Basketball fans were stunned at the annual number of Devin Booker's two-year, $145 million maximum contract extension with the Phoenix Suns, but this is just another number in an ever-growing NBA salary cap.
ESPN Salary Cap Analyst and insider Bobby Marks assured that the massive contract will eventually make sense in the near future.
"I kind of knew that was coming," Marks said to PHNX of Booker's extension. "When you look at it, certainly with Devin, even with three years left on his original supermax deal, with management coming out and saying 'we're going to build around him,' it just makes more sense as far as the lock up.
"That 75 [million dollars] in that last year probably pops out, but that 75 in five years might be like 50 right now, and that's kinda how we have to look at money moving forward."
Booker's extension through the 2029-30 season is the highest annual extension salary in NBA history. As the franchise's greatest player of all time, he undoubtedly deserves this as one of the few remaining players in the NBA to stick with the same team that drafted him for at least 10 seasons.
Ahead of his 11th season in the league, Phoenix is enduring a "retooling" period, as general manager Brian Gregory puts it, and is focusing on building around Booker to compete sooner rather than later. At 28, Booker is in the midst of his prime years.

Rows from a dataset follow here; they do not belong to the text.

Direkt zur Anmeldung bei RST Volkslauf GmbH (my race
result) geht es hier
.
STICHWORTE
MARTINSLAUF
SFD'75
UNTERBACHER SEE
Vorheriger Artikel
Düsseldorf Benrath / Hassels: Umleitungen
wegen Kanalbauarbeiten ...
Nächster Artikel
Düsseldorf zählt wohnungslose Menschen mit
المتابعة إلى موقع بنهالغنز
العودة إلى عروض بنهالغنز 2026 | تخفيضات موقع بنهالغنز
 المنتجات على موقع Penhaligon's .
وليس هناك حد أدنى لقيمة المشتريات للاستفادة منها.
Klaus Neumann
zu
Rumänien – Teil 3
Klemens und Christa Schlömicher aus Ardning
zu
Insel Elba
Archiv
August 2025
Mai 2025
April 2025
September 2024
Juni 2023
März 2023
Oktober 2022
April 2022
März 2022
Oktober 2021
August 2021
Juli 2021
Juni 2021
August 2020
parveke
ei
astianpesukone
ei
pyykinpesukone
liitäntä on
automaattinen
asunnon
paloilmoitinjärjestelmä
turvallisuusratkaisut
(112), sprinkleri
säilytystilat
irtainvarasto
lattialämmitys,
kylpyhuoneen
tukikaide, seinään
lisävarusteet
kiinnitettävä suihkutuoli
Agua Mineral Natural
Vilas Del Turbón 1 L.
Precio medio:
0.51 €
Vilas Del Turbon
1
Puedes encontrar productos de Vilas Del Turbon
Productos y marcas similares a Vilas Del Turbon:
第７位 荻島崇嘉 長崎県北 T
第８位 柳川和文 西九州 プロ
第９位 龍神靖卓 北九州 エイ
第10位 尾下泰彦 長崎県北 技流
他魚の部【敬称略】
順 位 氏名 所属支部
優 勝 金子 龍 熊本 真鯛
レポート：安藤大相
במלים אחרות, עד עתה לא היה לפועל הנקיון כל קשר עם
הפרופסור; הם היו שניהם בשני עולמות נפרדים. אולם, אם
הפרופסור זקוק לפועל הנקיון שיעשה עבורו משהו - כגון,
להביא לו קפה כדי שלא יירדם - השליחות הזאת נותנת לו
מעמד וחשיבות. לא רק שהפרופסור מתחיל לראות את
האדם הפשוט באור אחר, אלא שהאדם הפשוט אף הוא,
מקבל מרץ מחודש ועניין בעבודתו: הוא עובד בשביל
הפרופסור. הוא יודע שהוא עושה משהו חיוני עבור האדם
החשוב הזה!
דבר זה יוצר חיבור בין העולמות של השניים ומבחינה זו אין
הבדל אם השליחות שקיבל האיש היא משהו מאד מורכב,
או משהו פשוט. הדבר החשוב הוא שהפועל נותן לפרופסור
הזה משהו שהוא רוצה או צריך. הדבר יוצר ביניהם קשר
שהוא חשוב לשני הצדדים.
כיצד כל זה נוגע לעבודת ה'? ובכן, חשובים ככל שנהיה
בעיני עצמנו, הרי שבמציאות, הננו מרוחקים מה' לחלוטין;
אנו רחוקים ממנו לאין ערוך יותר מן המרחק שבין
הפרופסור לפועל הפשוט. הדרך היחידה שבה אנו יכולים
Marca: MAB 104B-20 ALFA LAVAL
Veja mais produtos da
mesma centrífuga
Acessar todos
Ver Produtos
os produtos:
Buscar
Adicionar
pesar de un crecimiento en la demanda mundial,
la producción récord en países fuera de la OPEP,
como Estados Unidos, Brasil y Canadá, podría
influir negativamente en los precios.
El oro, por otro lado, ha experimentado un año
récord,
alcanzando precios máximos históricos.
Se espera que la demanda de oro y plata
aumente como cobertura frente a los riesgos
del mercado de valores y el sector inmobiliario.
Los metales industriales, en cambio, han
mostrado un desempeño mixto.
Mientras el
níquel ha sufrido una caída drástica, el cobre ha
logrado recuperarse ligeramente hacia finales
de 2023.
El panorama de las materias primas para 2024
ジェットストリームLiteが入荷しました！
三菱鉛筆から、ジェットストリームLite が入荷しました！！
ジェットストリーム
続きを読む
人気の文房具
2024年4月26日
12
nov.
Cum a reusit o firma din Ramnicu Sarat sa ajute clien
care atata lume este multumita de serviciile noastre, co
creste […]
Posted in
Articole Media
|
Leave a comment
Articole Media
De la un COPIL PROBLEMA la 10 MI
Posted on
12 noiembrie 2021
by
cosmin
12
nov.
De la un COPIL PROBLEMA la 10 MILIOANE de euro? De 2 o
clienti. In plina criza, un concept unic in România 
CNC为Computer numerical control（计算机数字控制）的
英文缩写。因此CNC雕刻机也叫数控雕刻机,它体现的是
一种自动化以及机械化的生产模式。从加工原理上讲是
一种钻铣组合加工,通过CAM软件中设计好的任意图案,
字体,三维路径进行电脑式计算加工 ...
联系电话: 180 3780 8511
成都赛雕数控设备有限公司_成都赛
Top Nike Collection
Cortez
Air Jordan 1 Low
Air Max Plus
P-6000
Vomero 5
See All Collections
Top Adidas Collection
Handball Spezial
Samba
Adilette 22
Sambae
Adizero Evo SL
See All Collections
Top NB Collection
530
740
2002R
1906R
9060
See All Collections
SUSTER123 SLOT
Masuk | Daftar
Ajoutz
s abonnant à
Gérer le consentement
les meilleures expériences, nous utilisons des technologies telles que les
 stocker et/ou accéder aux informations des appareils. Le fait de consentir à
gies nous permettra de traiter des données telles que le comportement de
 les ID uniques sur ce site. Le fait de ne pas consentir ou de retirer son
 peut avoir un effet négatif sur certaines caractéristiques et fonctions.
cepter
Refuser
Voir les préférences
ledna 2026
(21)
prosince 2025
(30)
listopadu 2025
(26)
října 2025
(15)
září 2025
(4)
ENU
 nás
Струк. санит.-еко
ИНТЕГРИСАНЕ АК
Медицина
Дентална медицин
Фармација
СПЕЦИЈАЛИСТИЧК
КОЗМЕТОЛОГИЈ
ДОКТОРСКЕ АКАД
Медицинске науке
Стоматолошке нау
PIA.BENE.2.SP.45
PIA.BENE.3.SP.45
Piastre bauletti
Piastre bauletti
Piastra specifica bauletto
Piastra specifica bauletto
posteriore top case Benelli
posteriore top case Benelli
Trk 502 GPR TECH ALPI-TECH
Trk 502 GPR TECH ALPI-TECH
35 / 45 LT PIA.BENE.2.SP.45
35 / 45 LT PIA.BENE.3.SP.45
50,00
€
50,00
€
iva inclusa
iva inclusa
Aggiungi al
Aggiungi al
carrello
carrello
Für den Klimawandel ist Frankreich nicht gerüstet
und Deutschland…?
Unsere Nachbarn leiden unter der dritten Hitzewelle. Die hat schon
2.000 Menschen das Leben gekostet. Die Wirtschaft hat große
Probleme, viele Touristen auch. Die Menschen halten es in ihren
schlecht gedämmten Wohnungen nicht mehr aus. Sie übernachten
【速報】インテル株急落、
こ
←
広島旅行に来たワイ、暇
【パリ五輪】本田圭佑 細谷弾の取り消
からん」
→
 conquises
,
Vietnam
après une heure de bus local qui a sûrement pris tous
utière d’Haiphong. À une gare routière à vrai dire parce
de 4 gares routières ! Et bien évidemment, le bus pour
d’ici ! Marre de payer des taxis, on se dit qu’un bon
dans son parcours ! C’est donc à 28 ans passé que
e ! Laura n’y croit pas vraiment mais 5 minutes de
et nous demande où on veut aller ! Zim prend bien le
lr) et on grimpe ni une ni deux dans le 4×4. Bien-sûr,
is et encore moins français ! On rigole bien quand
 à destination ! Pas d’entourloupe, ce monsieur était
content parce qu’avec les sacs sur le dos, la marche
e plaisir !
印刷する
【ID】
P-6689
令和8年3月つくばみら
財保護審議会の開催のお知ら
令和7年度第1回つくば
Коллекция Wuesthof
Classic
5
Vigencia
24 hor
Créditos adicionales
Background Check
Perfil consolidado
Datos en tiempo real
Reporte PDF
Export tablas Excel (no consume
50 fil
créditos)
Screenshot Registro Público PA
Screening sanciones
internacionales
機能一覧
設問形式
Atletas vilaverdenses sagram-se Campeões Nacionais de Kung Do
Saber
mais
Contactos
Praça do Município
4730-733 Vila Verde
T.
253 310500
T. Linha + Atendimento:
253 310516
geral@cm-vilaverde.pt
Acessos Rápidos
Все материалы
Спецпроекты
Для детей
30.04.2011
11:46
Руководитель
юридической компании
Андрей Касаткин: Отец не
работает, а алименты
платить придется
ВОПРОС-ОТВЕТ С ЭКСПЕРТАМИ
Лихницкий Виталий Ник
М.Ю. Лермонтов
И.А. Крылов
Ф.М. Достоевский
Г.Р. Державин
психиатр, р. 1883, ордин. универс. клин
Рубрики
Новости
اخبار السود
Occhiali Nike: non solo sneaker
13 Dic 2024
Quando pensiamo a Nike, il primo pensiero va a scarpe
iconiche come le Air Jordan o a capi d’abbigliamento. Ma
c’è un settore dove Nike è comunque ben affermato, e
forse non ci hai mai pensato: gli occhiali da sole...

The Suns started by trading Kevin Durant to the Houston Rockets for Jalen Green, Dillon Brooks, and picks that eventually became Duke big man Khaman Maluach, Rasheer Fleming and Koby Brea. Phoenix is also exploring the possibility of waiving and stretching, or outright buying out, Bradley Beal, who is due $110 million over the next two seasons.
Maneuvering this transition hasn't been easy, and it won't get easier. All the Suns can hope for is Bradley Beal willingly forfeiting upwards of $14 million to facilitate a successful buyout that would get the franchise out of the dreaded second apron and into a better financial situation that would allow more flexibility in building out the roster.
Booker's 10 years in Phoenix have been mostly disappointing, to no fault of his own. Constant losing led up to a finals appearance in 2022, but that team was split up the very next season for Durant. The Durant era was perhaps even more disappointing because of the sheer expectations a team with Durant, Booker and Beal had.
Nonetheless, Booker has shown that he's committed to the franchise and will stick it out for what is likely the rest of his career.